> [Goal of the exercise]:
Search the entries for the word "سرویس". Copy each line in which it is found.

> [Data under study]:
● ● ● ●

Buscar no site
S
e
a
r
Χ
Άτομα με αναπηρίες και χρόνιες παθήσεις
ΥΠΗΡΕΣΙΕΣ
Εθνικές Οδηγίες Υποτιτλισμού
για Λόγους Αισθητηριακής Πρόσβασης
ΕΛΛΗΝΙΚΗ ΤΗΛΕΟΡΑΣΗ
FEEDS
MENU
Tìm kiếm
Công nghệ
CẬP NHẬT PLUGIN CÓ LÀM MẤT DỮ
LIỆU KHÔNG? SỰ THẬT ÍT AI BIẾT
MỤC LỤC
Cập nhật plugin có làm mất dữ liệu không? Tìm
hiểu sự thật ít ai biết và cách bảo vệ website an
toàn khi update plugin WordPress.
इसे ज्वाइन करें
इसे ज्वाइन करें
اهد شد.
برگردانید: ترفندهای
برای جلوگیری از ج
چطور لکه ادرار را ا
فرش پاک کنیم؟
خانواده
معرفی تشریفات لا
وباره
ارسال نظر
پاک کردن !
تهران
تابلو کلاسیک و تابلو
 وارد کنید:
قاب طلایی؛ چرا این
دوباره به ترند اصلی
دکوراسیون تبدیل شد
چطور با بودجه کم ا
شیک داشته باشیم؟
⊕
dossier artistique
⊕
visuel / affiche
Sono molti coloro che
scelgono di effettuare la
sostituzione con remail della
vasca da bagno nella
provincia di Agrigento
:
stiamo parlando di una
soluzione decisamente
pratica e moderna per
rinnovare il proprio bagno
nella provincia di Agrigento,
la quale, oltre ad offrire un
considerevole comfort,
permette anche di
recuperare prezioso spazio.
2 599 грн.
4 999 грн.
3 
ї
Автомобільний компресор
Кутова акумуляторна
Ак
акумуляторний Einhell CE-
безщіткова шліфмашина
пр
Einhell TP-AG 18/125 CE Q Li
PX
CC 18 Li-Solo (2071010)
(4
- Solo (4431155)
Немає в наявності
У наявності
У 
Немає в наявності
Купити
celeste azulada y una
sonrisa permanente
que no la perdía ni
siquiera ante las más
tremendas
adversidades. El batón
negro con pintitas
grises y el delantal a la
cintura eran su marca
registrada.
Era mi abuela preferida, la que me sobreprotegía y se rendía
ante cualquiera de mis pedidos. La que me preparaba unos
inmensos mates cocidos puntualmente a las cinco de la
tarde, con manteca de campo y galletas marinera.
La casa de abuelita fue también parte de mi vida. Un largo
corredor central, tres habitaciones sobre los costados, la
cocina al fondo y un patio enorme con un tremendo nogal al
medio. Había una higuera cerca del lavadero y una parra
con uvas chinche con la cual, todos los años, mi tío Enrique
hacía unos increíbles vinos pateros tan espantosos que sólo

● ● ● ●

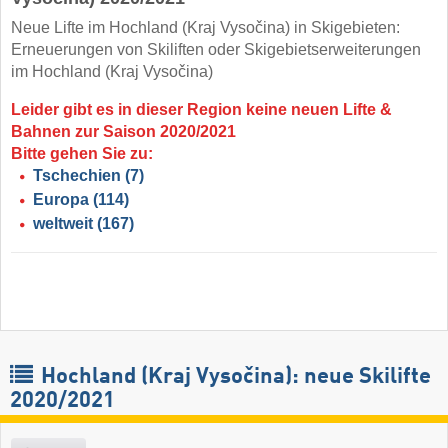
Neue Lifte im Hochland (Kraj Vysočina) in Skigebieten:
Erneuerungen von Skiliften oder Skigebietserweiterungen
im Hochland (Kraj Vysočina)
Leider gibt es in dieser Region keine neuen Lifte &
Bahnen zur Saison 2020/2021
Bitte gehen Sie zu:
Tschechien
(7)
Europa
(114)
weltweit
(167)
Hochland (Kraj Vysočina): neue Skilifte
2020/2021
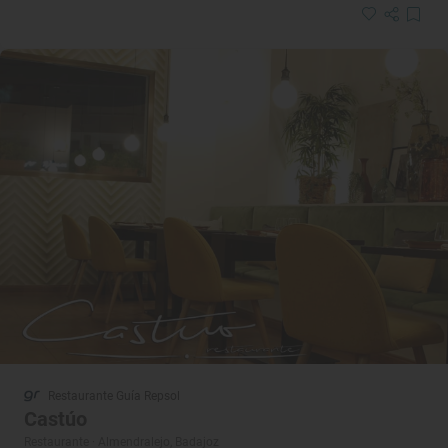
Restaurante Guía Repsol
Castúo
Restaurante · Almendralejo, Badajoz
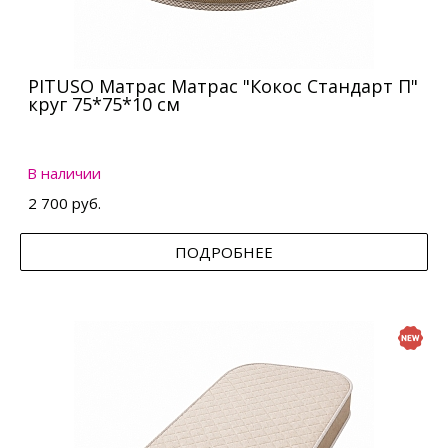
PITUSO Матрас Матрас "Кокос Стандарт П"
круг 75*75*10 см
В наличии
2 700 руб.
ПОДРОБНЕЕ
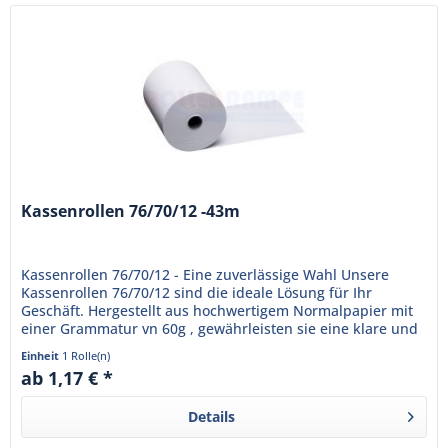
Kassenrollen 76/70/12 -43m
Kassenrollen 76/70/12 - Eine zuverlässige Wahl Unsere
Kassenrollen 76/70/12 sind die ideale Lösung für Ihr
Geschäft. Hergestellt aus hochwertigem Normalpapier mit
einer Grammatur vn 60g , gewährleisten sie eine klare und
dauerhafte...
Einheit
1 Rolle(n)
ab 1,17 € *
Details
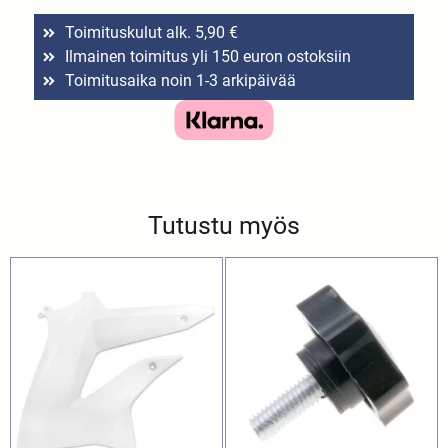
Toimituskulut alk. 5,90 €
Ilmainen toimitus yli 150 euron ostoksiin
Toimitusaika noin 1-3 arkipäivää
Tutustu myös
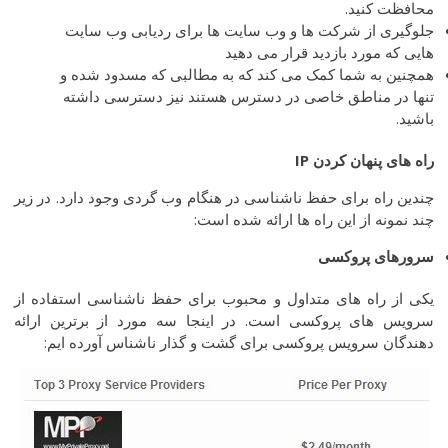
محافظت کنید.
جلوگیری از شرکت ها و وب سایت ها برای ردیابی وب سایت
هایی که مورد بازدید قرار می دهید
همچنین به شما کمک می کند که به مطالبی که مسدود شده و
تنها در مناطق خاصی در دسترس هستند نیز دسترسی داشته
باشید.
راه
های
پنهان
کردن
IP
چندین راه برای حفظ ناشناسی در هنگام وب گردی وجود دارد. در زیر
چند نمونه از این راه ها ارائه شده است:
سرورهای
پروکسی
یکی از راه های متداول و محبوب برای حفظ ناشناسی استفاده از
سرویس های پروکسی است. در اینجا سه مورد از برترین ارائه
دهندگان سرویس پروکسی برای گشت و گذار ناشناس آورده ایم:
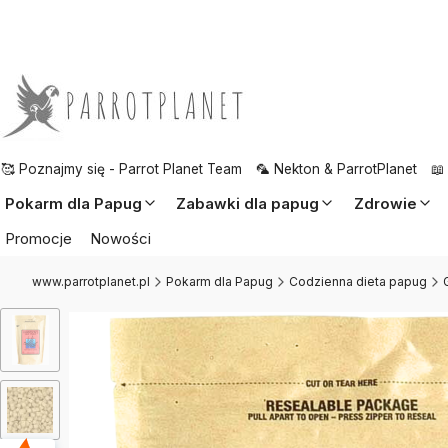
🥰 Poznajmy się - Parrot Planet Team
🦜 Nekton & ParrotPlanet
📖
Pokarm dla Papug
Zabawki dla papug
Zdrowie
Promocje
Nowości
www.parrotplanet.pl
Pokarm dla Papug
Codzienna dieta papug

● ● ● ●

> [Exercise response]:
سرویس های پروکسی است. در اینجا سه مورد از برترین ارائه
دهندگان سرویس پروکسی برای گشت و گذار ناشناس آورده ایم:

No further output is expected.